Something between them clicked into place—more than physical—like a tether snapping taut. Her hand tightened around his as his spine arched and he gasped aloud, breath broken and ugly.
His eyes shot open, wild and brilliant with light where there should be ordinary blue. And for the first time since she’d entered the room, he saw her.
“Lena…” he rasped.
“I’ve got you,” she choked, gripping him tighter. “So don’t you dare die on me. Please.”
A bolt of something primal—raw,electric heat—shot through David’s spine, seizing every nerve in his body like a supercharged defibrillator. He gasped, choking on the air he gulped in. His lungs expanded with a rush of cool, blessed oxygen, and for one terrifying second, his body didn’t feel like his own.
The screaming code in his mind—the chaotic whirlwind of misfiring signals and malicious scripts—sharpened. Focused. Crystallized.
He blinked.
He could see everything now. Not just the network, but the architecture of sabotage woven inside it. A spiderwebof shadowed strings, false paths, and logical landmines… and beneath it, a pulse. A cadence he recognized and now understood.

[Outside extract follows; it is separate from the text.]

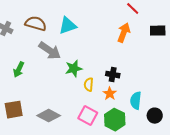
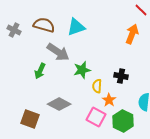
green arrow: (19, 70) -> (40, 71), moved
orange star: (110, 94) -> (109, 100), moved
brown square: (14, 110) -> (30, 119), moved, turned 30
gray diamond: (49, 116) -> (59, 104), moved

That foreign signature no longer danced outside his reach—it practically glowed, trembling under the focus of his amplified vision.
But he wasn’t alone in here.
Lena’s hand grasped his like a lifeline, her grip steady—fierce. The warmth of her skin bled into him like a living current, filling in all the dark places, the ones he’d never let anyone else touch. Not even Nick.
He felt her.
Not physically—but deeper. Like a second heartbeat syncing with his, grounding him while giving him more reach, more precision, morepowerthan he’d ever known was possible.
His fingers clenched hers, anchoring him in that connection. It didn’t hurt anymore. He was bursting with energy.
He smiled and went to work.
He unwound the script like untying a venomous knot and dissected it without resistance. Ten breath-stealing minutes later, the systems reset, one after another. Beeps echoed through the room like a choir—reboots, recoveries, green lights both digital and real flicking on in smooth succession.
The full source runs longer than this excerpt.